== Aim of the task ==
Records follow. Pull out every line that contains "Heuer".

--- Supplied information Enclosed Below ---

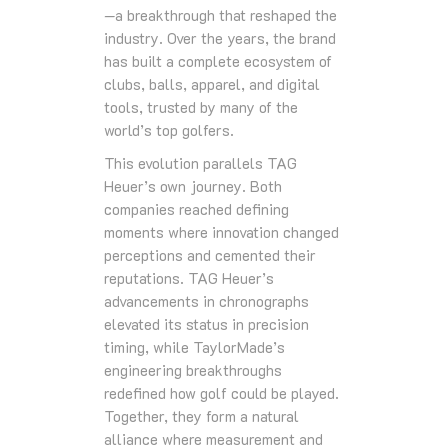
—a breakthrough that reshaped the
industry. Over the years, the brand
has built a complete ecosystem of
clubs, balls, apparel, and digital
tools, trusted by many of the
world’s top golfers.
This evolution parallels TAG
Heuer’s own journey. Both
companies reached defining
moments where innovation changed
perceptions and cemented their
reputations. TAG Heuer’s
advancements in chronographs
elevated its status in precision
timing, while TaylorMade’s
engineering breakthroughs
redefined how golf could be played.
Together, they form a natural
alliance where measurement and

--- End of Enclosed Supplied information ---

== Expected answer ==
Heuer’s own journey. Both
reputations. TAG Heuer’s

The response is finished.